There is an easy way to play using TripleA in the forums here, so if you were right you could challenge me or any other experienced player and demonstrate your contentions, and everyone reading this could observe the progress of the game. So you’ve been formally challenged–bring it or shut it.
The game is not balanced in dice–people have always played dice here (and at AAMC, where tech is also standard) and the bid just keeps going up, and no one agrees it is balanced at 0. In tournament games (ie between some of the strongest experts in the world) on this site the bid is now going as high as 13, which is just as high as the standard low luck/no tech bid on TripleA.
About 2 years ago, the majority of the users on this board shared your opinion (based no doubt on their face-to-face games) but after appropriate experience they changed their minds, as you will if you continue to play online.

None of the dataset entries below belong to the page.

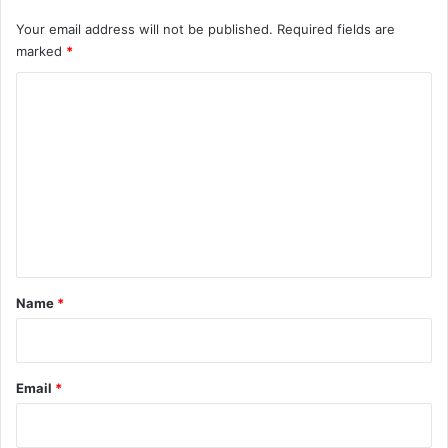
Your email address will not be published.
Required fields are
marked
*
C
o
m
m
e
n
t
*
Name
*
Email
*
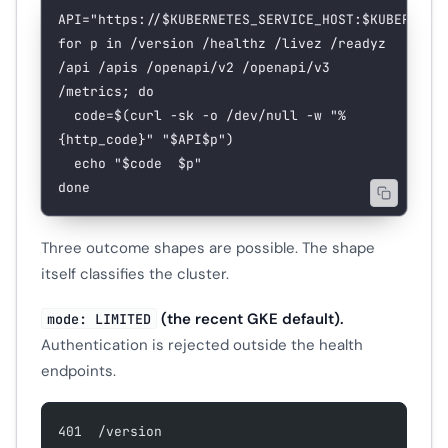
API
=
"https://
$KUBERNETES_SERVICE_HOST
:
$KUBERNETE
for
 p 
in
 /version
 /healthz
 /livez
 /readyz
/api
 /apis
 /openapi/v2
 /openapi/v3
/metrics
; 
do
  code
=
$(
curl
 -sk
 -o
 /dev/null
 -w
 "%
{http_code}"
 "
$API$p
"
)
  echo
 "
$code
  $p
"
done
Three outcome shapes are possible. The shape
itself classifies the cluster.
(the recent GKE default).
mode: LIMITED
Authentication is rejected outside the health
endpoints.
401  /version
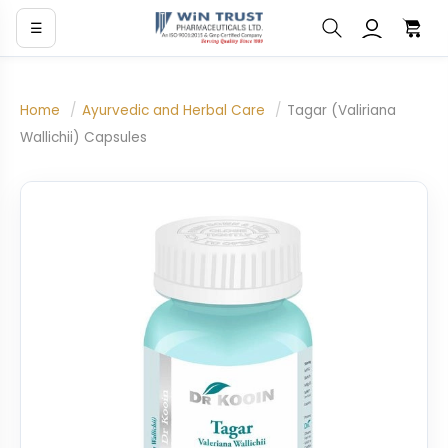
☰
Home
/
Ayurvedic and Herbal Care
/
Tagar (Valiriana
Wallichii) Capsules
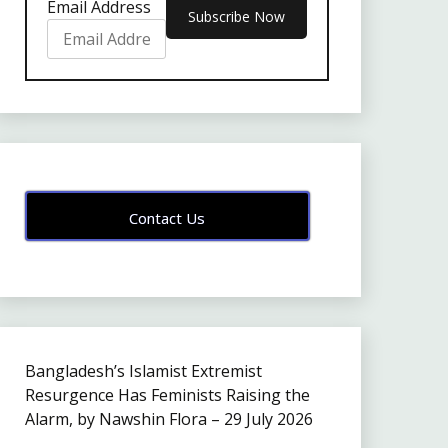
Email Address
Contact Us
Bangladesh’s Islamist Extremist
Resurgence Has Feminists Raising the
Alarm, by Nawshin Flora – 29 July 2026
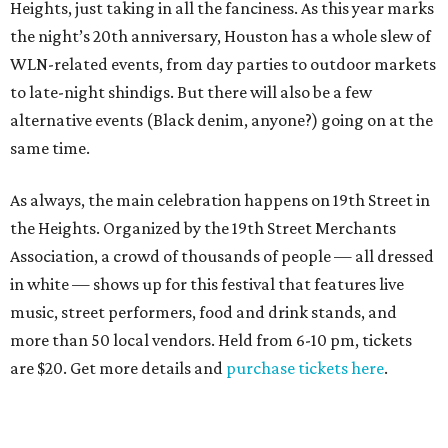
Heights, just taking in all the fanciness. As this year marks
the night’s 20th anniversary, Houston has a whole slew of
WLN-related events, from day parties to outdoor markets
to late-night shindigs. But there will also be a few
alternative events (Black denim, anyone?) going on at the
same time.
As always, the main celebration happens on 19th Street in
the Heights. Organized by the 19th Street Merchants
Association, a crowd of thousands of people — all dressed
in white — shows up for this festival that features live
music, street performers, food and drink stands, and
more than 50 local vendors. Held from 6-10 pm, tickets
are $20. Get more details and
purchase tickets here
.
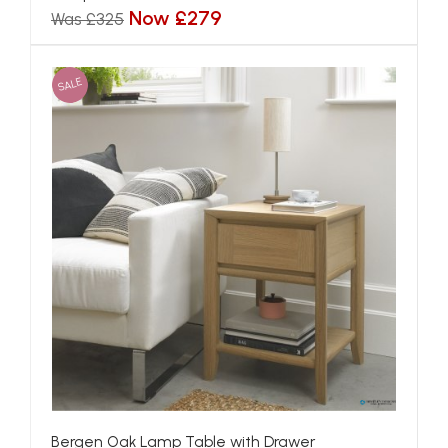
Now £279
Was £325
SALE
Bergen Oak Lamp Table with Drawer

Playing the optimal strategy again after I’ve been playing it for years vs better opponents then most on tripple A is boring and probably someone will start to copy it. The latter I find very repulsive since I think you guys should look beyond your linear clown play, and base it on “ooh I need a bid to balance the game” and actually try to research other avenues, avenues I’m claiming is there THAT BALANCES the game.
This quote reeks of ignorance. First off, the best players on TripleA have played a wide wide variety of strats over the years. Yamamoto was initially a KJF specialist who came after Japan every time and became the most advanced USA Pacific player at that time. But nevertheless he eventually changed up his tactics in ladder games because he couldn’t beat the elite players that way. Yet for a long time USA Pacific was the most common USA strategy on TripleA, and it only changed (fairly recently) when Axis strats improved to the point where USA Pacific was no longer viable.
It may be true that ll/nt 41 play on TripleA has become overly technical and therefore is starting to get stale, but the same could be said for expert level play in Revised or any ruleset (or any chess-like game, for that matter). It’s great that you desire to shake up the game but you come off as ignorant and arrogant when you assert the game is actually balanced without making an effort to prove it.
People who cry about bids and want only “balanced” maps don’t understand competitive A&A. The bid is a large part of what keeps the game interesting and diverse, because different bids lead to entirely different game outcomes. When people create new Allied strategies in 41, a new bid strategy is typically part of the process.
I agree with you on dice being a deeper and more complex game than low luck. But the virtue of playing with low luck is that it is a fair contest where people =don’t blame losses on the dice. If I lose a game in low luck it doesn’t bother me because I’ll have learned something from the loss. But in dice people tend to blame losses on dice and sometimes don’t learn the right lessons.